Even though I spend a great deal of my time writing for income, I’ve been lucky enough to integrate much of that paid writing work into paranormal and UFO research into fringe ideas and conspiracy theories.
There are many people out there who are interested in these topics and who are very curious about their own UFO sightings or strange experiences. In other cases the claims come from odd characters on an online forum of a community board, and you may be curious as to the authenticity of that claim.
There are a number of methods you can use to investigate a potential fraud, but one of the techniques that’s the most fun is one that I recently wrote about in an article over at MakeUseOf.com titled How to Use Google Earth to Investigate Conspiracy Theories.
The fun with writing this article comes from discovering the ability for computer and Internet technologies to boost any citizen journalists abilities to dig into even the most outrageous claims. For example, let’s say a person claims on an Internet forum that they live in Ohio and spotted a UFO just above the Northern hill behind their house, right next to a cow farm encircled by an electrified fence.

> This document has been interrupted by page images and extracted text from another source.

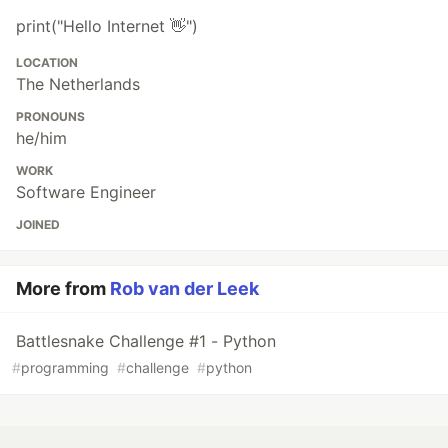
print("Hello Internet 👋")
LOCATION
The Netherlands
PRONOUNS
he/him
WORK
Software Engineer
JOINED
More from
Rob van der Leek
Battlesnake Challenge #1 - Python
#
programming
#
challenge
#
python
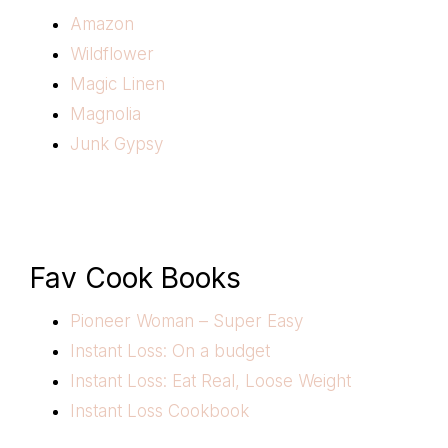
Amazon
Wildflower
Magic Linen
Magnolia
Junk Gypsy
Fav Cook Books
Pioneer Woman – Super Easy
Instant Loss: On a budget
Instant Loss: Eat Real, Loose Weight
Instant Loss Cookbook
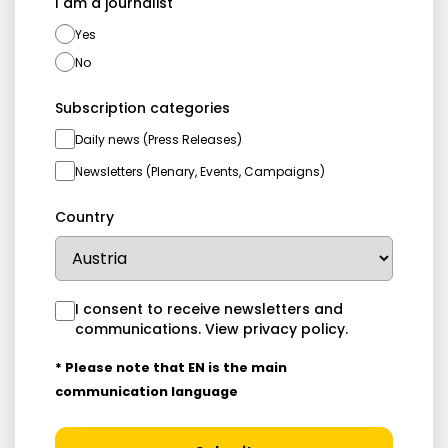
I am a journalist
Yes
No
Subscription categories
Daily news (Press Releases)
Newsletters (Plenary, Events, Campaigns)
Country
I consent to receive newsletters and
communications.
View privacy policy
.
* Please note that EN is the main
communication language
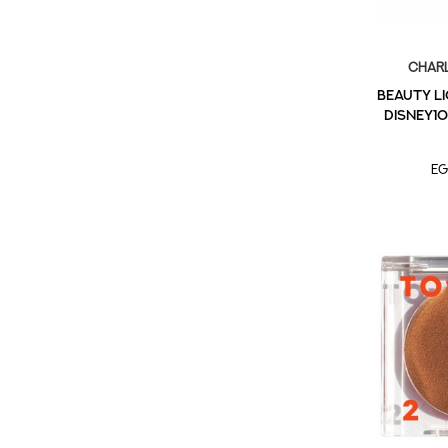
Charl
BEAUTY L
DISNEY10
EG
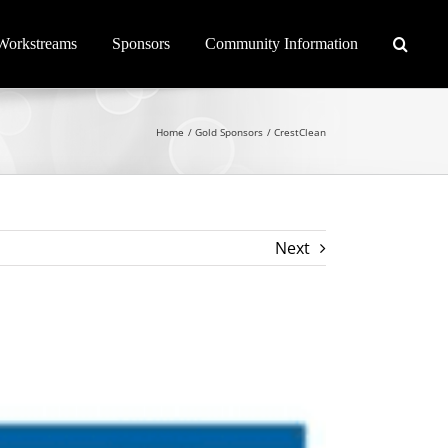
Workstreams
Sponsors
Community Information
Home
Gold Sponsors
CrestClean
Next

How could you use Google Earth to investigate such whether or not the story is a fraud?
How to Investigate a Story
Before you even get started in your citizen journalism endeavors in the realm of weird science and Ufology, you have to read the definitive guide, How to Check Out a Hoax published by yours truly at RealityUncovered. Over at RU, we’ve worked diligently to be the definitive hoax-busters around – and if you follow the guide, you’ll identify a hoax long before you even have the need to launch Google Earth.
Now, if the guy checks out, or at least appears legitimate, then start a dialog with him (or her) and try to determine the actual address of the event. If he claims it was at his house – obtain the address. Once you have the address you can type it in and start your investigation. For example, here is the shot in the MUO article where I outlined this stage in the Google Earth investigation. In this case I was looking up the location of a temple on the Island of Malta.
Once you have identified the central location and you have that spot in your Google Earth window, then you can start pouring over the area to confirm whether the details the person told in his account is even true. Search behind his house for any hills, look for a cow farm surrounded by a fence. Check out any specific detail outlined in the story to determine if that part of the story is true. For example, this is the shot in the MUO article where I was closely examining a Mount Archuleta in New Mexico where there are claims of a secret underground Government facility (where they store aliens).
In the example I showed how you can get a very accurate picture of the ground where an alleged location exists – easily proving there’s no such place. Of course, “believers” will simply claim the government white-washes all Satellite imagery. Now, In the example offered earlier, if you don’t find any trace of a hill or a cow farm with a fence, the odds are pretty good that if the person made up that part of the story, then they also made up the entire store. In fact, the address they gave you was probably bogus as well, and not even their real home address.
By taking the time to carefully examine these sort of online claims and stories, you can weed out the troublemakers from the authentic witnesses. And one thing you’ll quickly learn is that unfortunately the troublemakers outnumber the witnesses.